(Saved data entries)
####

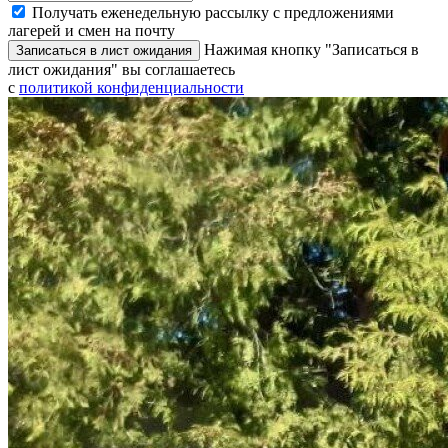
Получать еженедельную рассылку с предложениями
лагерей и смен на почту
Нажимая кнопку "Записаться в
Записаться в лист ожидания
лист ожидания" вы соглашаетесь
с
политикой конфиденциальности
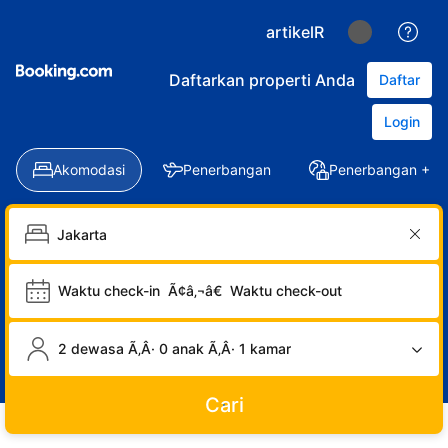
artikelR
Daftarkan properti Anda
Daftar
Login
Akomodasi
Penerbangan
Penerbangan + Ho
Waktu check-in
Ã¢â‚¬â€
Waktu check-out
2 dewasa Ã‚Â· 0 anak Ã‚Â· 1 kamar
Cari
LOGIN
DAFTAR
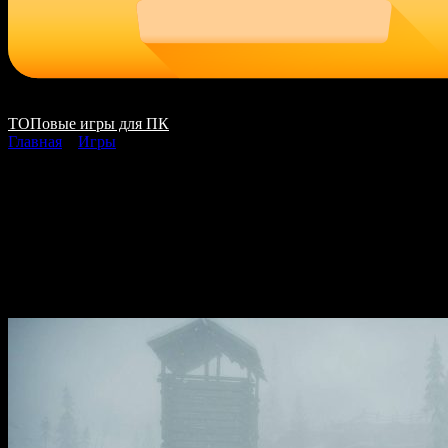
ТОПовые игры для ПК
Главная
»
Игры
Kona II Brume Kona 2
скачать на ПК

####

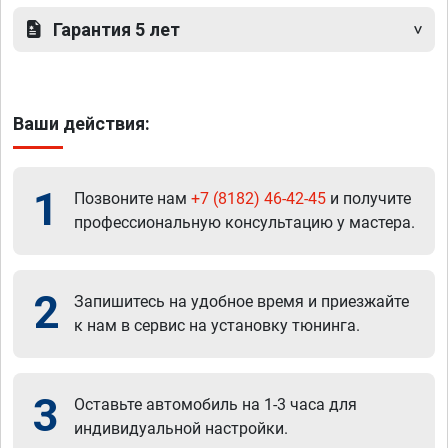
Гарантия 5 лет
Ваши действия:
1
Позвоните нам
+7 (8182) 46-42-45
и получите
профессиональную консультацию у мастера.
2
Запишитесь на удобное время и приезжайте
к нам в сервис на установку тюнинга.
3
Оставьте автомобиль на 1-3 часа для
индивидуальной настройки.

####

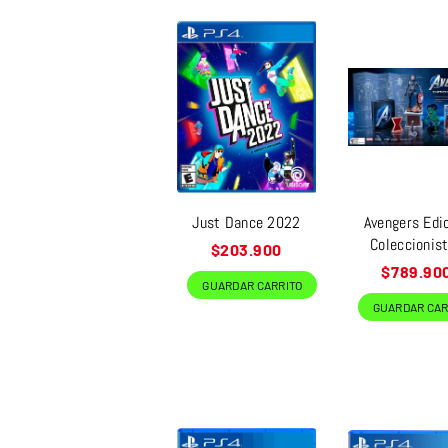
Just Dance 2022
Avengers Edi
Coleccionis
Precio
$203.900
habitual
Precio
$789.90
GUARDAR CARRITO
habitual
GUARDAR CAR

####

Activity: The exercise is to copy out every line above that has the word "лист" in it.

Answer section:
Записаться в лист ожидания
лист ожидания" вы соглашаетесь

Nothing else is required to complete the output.